What is needed
Print the lines that run from the line with "Благадарю,все дошло в" to the line with "Перейти к списку тем", keeping both end lines, exactly as they appear in the entries below, and nothing else.

Saved data entries

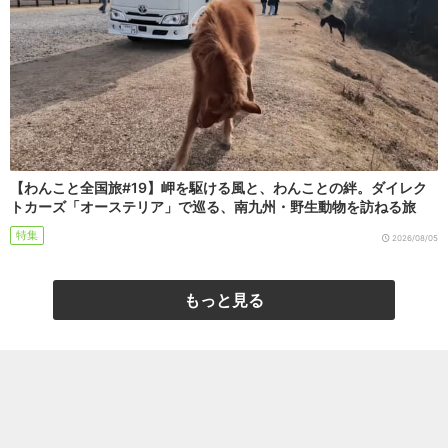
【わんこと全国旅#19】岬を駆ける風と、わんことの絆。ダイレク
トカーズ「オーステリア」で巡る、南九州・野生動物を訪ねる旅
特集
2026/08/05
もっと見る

--

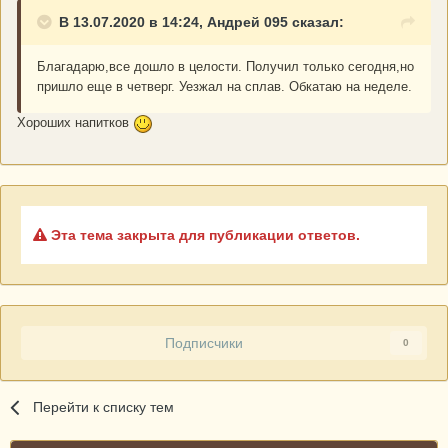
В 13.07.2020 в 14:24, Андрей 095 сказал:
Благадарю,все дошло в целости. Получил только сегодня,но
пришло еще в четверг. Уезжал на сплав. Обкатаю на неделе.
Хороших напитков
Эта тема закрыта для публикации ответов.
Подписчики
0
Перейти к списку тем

Solution below
Благадарю,все дошло в целости. Получил только сегодня,но
пришло еще в четверг. Уезжал на сплав. Обкатаю на неделе.
Хороших напитков
Эта тема закрыта для публикации ответов.
Подписчики
0
Перейти к списку тем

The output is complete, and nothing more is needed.